**TASK DETAILS:** Exact copy, no pictures: repeat the data that follows.

*** Begin section ***

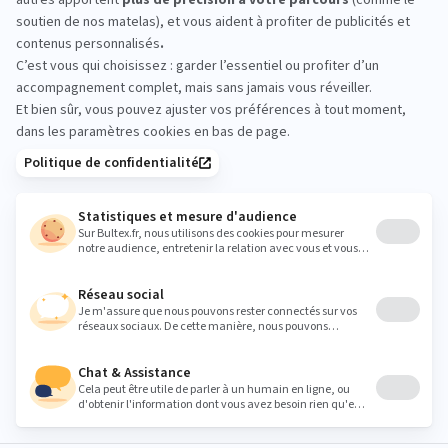
Venez comparer les conforts en magasin.
Allongez‑vous plusieurs minutes sur différents
matelas, sur le dos et sur le côté, pour ressentir le
bon soutien et valider votre choix en toute
sérénité.
chef.des.ventes.mag.lure@darty.fr
Heures
Lundi
10:00 - 12:00
14:00 - 19:00
Mardi
09:30 - 12:00
14:00 - 19:00
Mercredi
09:30 - 12:00
14:00 - 19:00
Jeudi
09:30 - 12:00
14:00 - 19:00
Vendredi
09:30 - 12:00
14:00 - 19:00
Samedi
09:30 - 12:00
14:00 - 19:00
Dimanche
Fermé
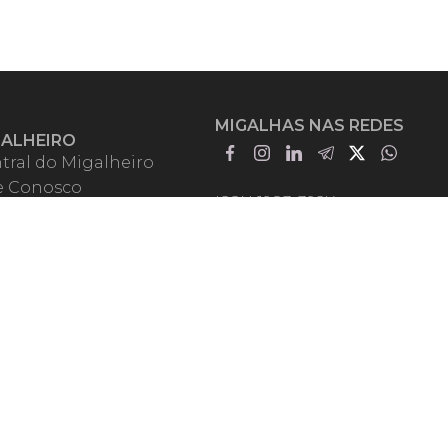
MIGALHAS NAS REDES
GALHEIRO
tral do Migalheiro
e Conosco
ISSN 1983-392X
iadores
entadores
guntas Frequentes
mos de Uso
em Somos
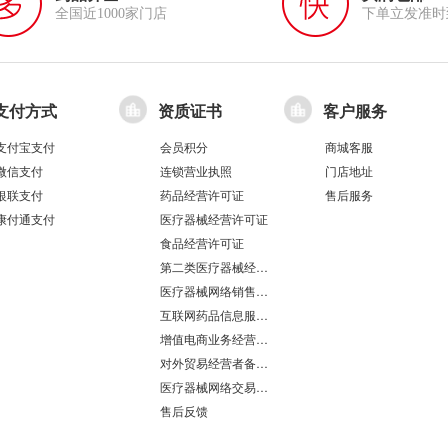
全国近1000家门店
下单立发准时
支付方式
资质证书
客户服务
支付宝支付
会员积分
商城客服
微信支付
连锁营业执照
门店地址
银联支付
药品经营许可证
售后服务
康付通支付
医疗器械经营许可证
食品经营许可证
第二类医疗器械经营备案凭证
医疗器械网络销售备案
互联网药品信息服务资格证书
增值电商业务经营许可证
对外贸易经营者备案登记表/海关报关单位注册登记证书
医疗器械网络交易服务第三方平台备案凭证
售后反馈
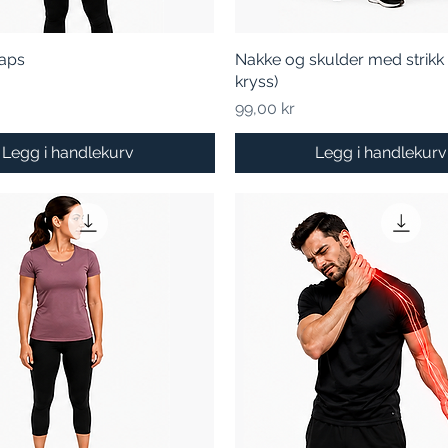
aps
Hurtigvisning
Nakke og skulder med strikk 
Hurtigvisning
kryss)
Pris
99,00 kr
Legg i handlekurv
Legg i handlekurv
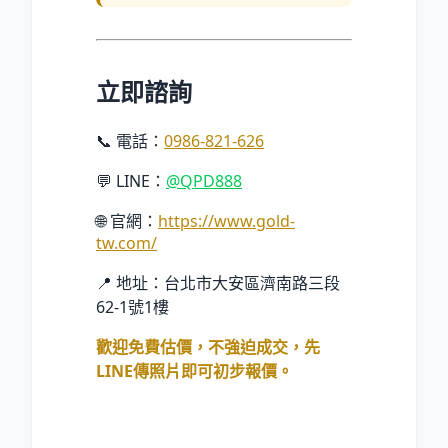
立即諮詢
📞 電話：
0986-821-626
💬 LINE：
@QPD888
🌐 官網：
https://www.gold-
tw.com/
📍 地址：台北市大安區濟南路三段
62-1號1樓
歡迎免費估價，不強迫成交，先
LINE傳照片即可初步報價。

*** End section ***

**RESULT BELOW:**
Venez comparer les conforts en magasin.
Allongez‑vous plusieurs minutes sur différents
matelas, sur le dos et sur le côté, pour ressentir le
bon soutien et valider votre choix en toute
sérénité.
chef.des.ventes.mag.lure@darty.fr
Heures
Lundi
10:00 - 12:00
14:00 - 19:00
Mardi
09:30 - 12:00
14:00 - 19:00
Mercredi
09:30 - 12:00
14:00 - 19:00
Jeudi
09:30 - 12:00
14:00 - 19:00
Vendredi
09:30 - 12:00
14:00 - 19:00
Samedi
09:30 - 12:00
14:00 - 19:00
Dimanche
Fermé
MIGALHAS NAS REDES
GALHEIRO
tral do Migalheiro
e Conosco
ISSN 1983-392X
iadores
entadores
guntas Frequentes
mos de Uso
em Somos
全国近1000家门店
下单立发准时
支付方式
资质证书
客户服务
支付宝支付
会员积分
商城客服
微信支付
连锁营业执照
门店地址
银联支付
药品经营许可证
售后服务
康付通支付
医疗器械经营许可证
食品经营许可证
第二类医疗器械经营备案凭证
医疗器械网络销售备案
互联网药品信息服务资格证书
增值电商业务经营许可证
对外贸易经营者备案登记表/海关报关单位注册登记证书
医疗器械网络交易服务第三方平台备案凭证
售后反馈
aps
Hurtigvisning
Nakke og skulder med strikk 
Hurtigvisning
kryss)
Pris
99,00 kr
Legg i handlekurv
Legg i handlekurv
立即諮詢
📞 電話：
0986-821-626
💬 LINE：
@QPD888
🌐 官網：
https://www.gold-
tw.com/
📍 地址：台北市大安區濟南路三段
62-1號1樓
歡迎免費估價，不強迫成交，先
LINE傳照片即可初步報價。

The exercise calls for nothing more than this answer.